Tourism Ministry says the rating system will boost the quality of accommodation and attract more visitors to the Kingdom
THE government on Tuesday urged all of Cambodia's hotel owners to apply for a rating classification it says will improve the quality of services and attract more international travellers.
The rating system was first announced by a 2003 subdecree and awarded up to three stars based on the size and number of rooms, location, facilities, design, environmental impact, and food and service standards.
The system will now offer hotels the option of applying for up to five stars, based on the type of services they offer, Minister of Tourism Thong Khon told reporters Tuesday at a workshop on ecotourism.
"I believe that [hotel owners] will apply for classification because without it, they will lose customers."
Only 10 hotels currently hold classification rankings, but the ministry has taken steps to make the registration process as simple as possible, Thong Khon said.
To receive a ranking, hotels will need to submit an application that includes a description of the services they offer and the number of stars they want, Thong Khon said.
An internationally trained three-member evaluation task force from the ministry's Hotel Classification Committee then reviews the applicant and gives an aggregate score, which determines the number of stars assigned, he said.
"If a hotel gets a score of 800, the rating will be five stars.

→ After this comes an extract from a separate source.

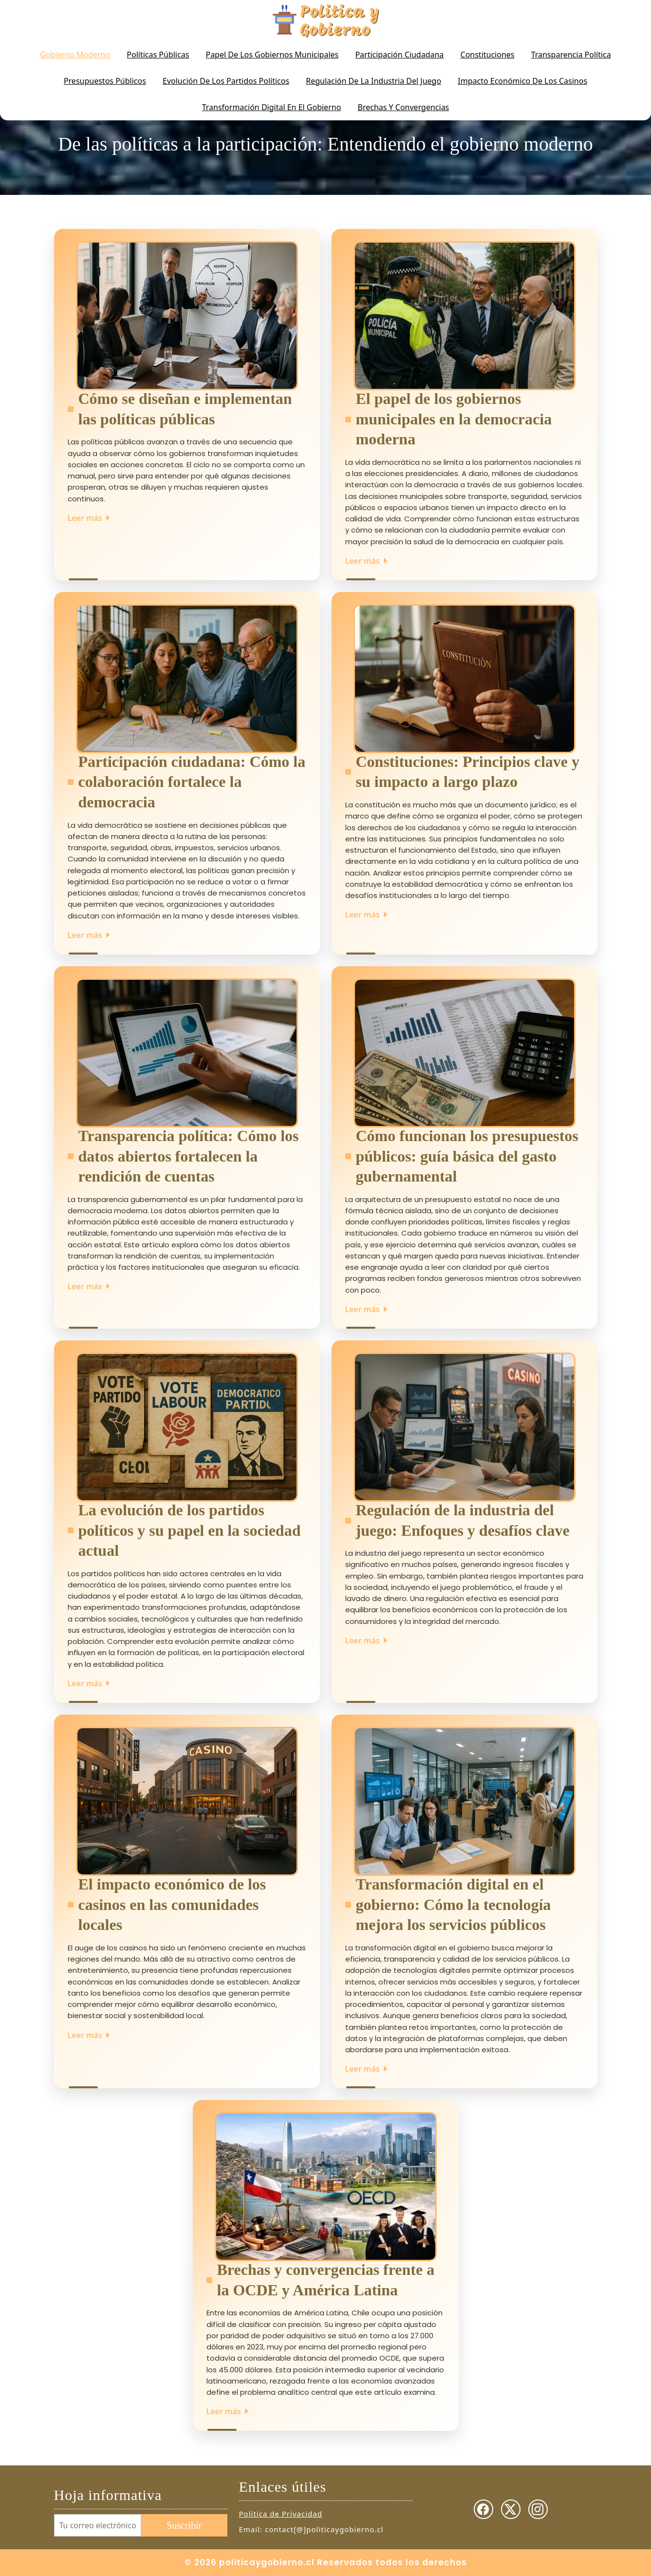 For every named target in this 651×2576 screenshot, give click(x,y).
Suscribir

A lower score will receive a lower rating," he said.
Rankings will be valid for only two years, after which hotels must reapply, he said, adding that application costs run between US$300 and $500, depending on the number of stars assigned.
Philip Set Kao, general manager of the Borei Angkor Resort and Spa, said hotel grading was not the only way to attract business. "I think the classification of hotels is the right thing to do to make them more competitive. But I believe that many hotels will not do it because they have done well without it," he said.